On Sunday, the Bonneville Salt Flats in Utah were witness to yet another land speed record being shattered. Extreme cyclist Denise Mueller-Korenek hopped on her two-wheeled ride, and with the assistance of a streamlined pace vehicle, hit an average speed of 183.932 miles per hour over a distance of three-and-a-half miles.
The bike that Mueller-Korenek rode to shatter the previous land speed record of 167MPH wasn’t your typical off-the-rack Schwinn. It featured 17-inch motorcycle rims and high-speed tires to help lower its center of gravity; a custom, hand-made elongated frame to improve stability; short-travel shocks to help dissipate high-speed vibrations; and a steering stabilizer to minimize wobble, which could potentially be deadly at these speeds.
There’s little doubt that Mueller-Korenek had trained hard to ensure her body was up to the challenge, but the laws of physics, aerodynamics, and biology prevent a human from reaching speeds like this without a little assistance. So for the first mile-and-a-half of her record-setting run, she was towed behind a dragster that had been outfitted with a windshield on the back to eliminate any wind resistance once the tether connecting the bike and vehicle was released.

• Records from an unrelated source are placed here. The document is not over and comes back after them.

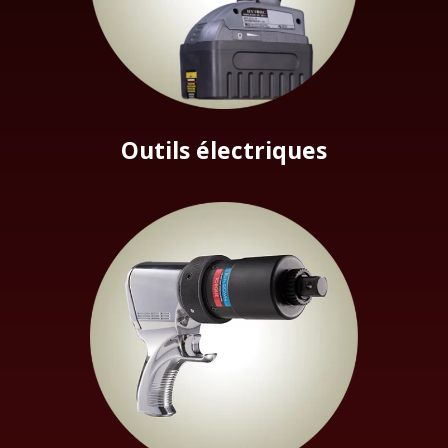
Outils électriques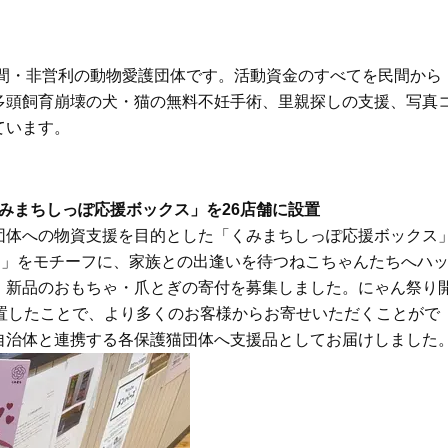
Beauty
Lifestyle
目元の「深いたるみ＆くぼみ」に
梅宮アンナさんご夫婦が語る 
手応え！プロが選ぶ、話題の名品
歳と60歳、大人同士の電撃
〈５選〉
アル」周囲が驚くほど本音
民間・非営利の動物愛護団体です。活動資金のすべてを民間から
かることも
多頭飼育崩壊の犬・猫の無料不妊手術、里親探しの支援、写真
ています。
くみまちしっぽ応援ボックス」を26店舗に設置
団体への物資支援を目的とした「くみまちしっぽ応援ボックス
ー」をモチーフに、家族との出逢いを待つねこちゃんたちへハ
、新品のおもちゃ・爪とぎの寄付を募集しました。にゃん祭り
置したことで、より多くのお客様からお寄せいただくことがで
自治体と連携する各保護猫団体へ支援品としてお届けしました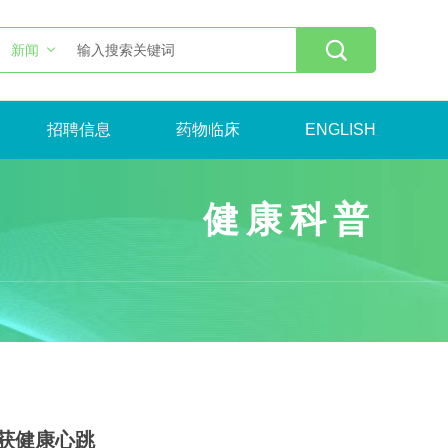

新闻
招聘信息
药物临床
ENGLISH
健康科普
重获健康心跳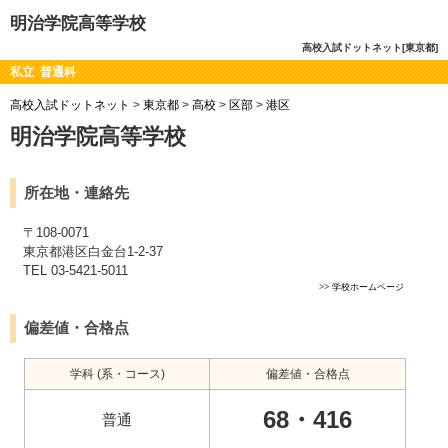
明治学院高等学校
高校入試ドットネット[東京都]
私立 普通科
高校入試ドットネット
>
東京都
>
高校
>
区部
>
港区
明治学院高等学校
所在地・連絡先
〒108-0071
東京都港区白金台1-2-37
TEL 03-5421-5011
>>
学校ホームページ
偏差値・合格点
学科 (系・コース)
偏差値・合格点
68・416
普通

The smooth, featureless surface of the Bonneville Salt Flats, and the gearing setup on her bike giving the impression of a slow, leisurely pedal, makes it hard to get a feeling for just how fast Mueller-Korenek was actually riding. Hopefully, they’ll post additional videos on her YouTube channel showing the run from other perspectives. But the next time you’re cruising down the highway at 60 miles per hour, remember that’s a third of the speed she was cruising at—and without the peace of mind of a seatbelt or being surrounded in airbags were something to go wrong.